ADH + mucocele-like lesion
I'm 30 now and dignosed with atypical ductal hyperplasia (ADH), flat epithelial atypia and associated mucocele-like lesion in a fibroadenoma that was removed (lumpectomy) Nov 2008. Doctors here in Boston just ask me to regularly follow it up by physical check-up, not even ultrasound. And no medicine or other treatment.
However, recently I heard back that "mucocele-like lesion is very rare in benign disease. Presence of mucocele-like lesion is always accompanied in lobular carcinoma in-situ, and lobular carcinoma in-situ is usually mistaken as benign disease."- Opinions from an expert pathologist abroad who focuses on breast cancer diagnosis and gave a comment towards mucocele-like lesion when I asked her. Adding to the fact that ADH itself is a precancerous change...
I'm wondering whether there is anyone here who has had a similiar situation before and could share some thoughts with me kindly -
1) Whether or not should I seek a 2nd opinion about the pathological changes I have on the slides, to decide if there is any area of lobular carcinoma in-situ...
2) I have no child yet and I am trying to conceive.
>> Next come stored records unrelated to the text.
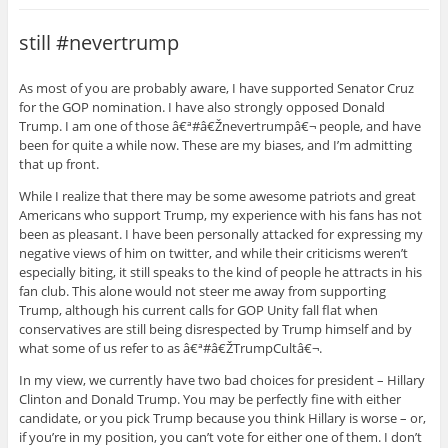
still #nevertrump
As most of you are probably aware, I have supported Senator Cruz
for the GOP nomination. I have also strongly opposed Donald
Trump. I am one of those â€ª#â€Žnevertrumpâ€¬ people, and have
been for quite a while now. These are my biases, and I’m admitting
that up front.
While I realize that there may be some awesome patriots and great
Americans who support Trump, my experience with his fans has not
been as pleasant. I have been personally attacked for expressing my
negative views of him on twitter, and while their criticisms weren’t
especially biting, it still speaks to the kind of people he attracts in his
fan club. This alone would not steer me away from supporting
Trump, although his current calls for GOP Unity fall flat when
conservatives are still being disrespected by Trump himself and by
what some of us refer to as â€ª#â€ŽTrumpCultâ€¬.
In my view, we currently have two bad choices for president – Hillary
Clinton and Donald Trump. You may be perfectly fine with either
candidate, or you pick Trump because you think Hillary is worse – or,
if you’re in my position, you can’t vote for either one of them. I don’t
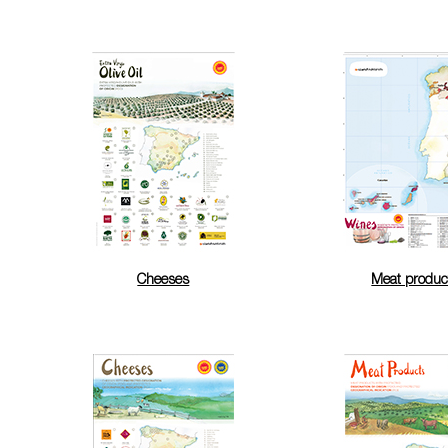
Cheeses
Meat produc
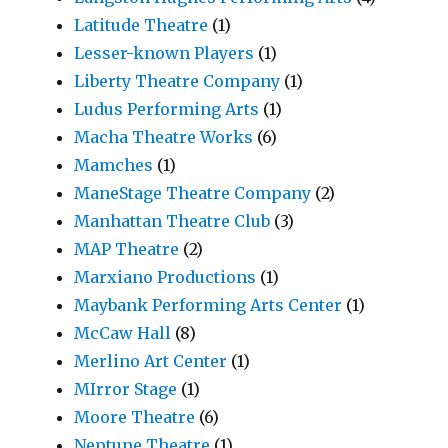
Latitude Theatre
(1)
Lesser-known Players
(1)
Liberty Theatre Company
(1)
Ludus Performing Arts
(1)
Macha Theatre Works
(6)
Mamches
(1)
ManeStage Theatre Company
(2)
Manhattan Theatre Club
(3)
MAP Theatre
(2)
Marxiano Productions
(1)
Maybank Performing Arts Center
(1)
McCaw Hall
(8)
Merlino Art Center
(1)
MIrror Stage
(1)
Moore Theatre
(6)
Neptune Theatre
(1)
I had a miscarriage last June before the surgery. Should I stop trying now? It is kind of unacceptable to me mentally to stop to try. But I am also really worried about the possibility that when I could get pregnant, and after some time I will find myself end up with invasive ductal cancer due to pregnancy induced hormone changes.
On the other hand, even if I stop trying, I don't know/plan to have any treatment now. So what is the reason for waiting then?
3) Seek more doctors' opinion about treatment choice. My surgeon seems not caring at all. And who else should I ask? OB? Is it proper? I even don't know who to ask besides my PCP and surgeon...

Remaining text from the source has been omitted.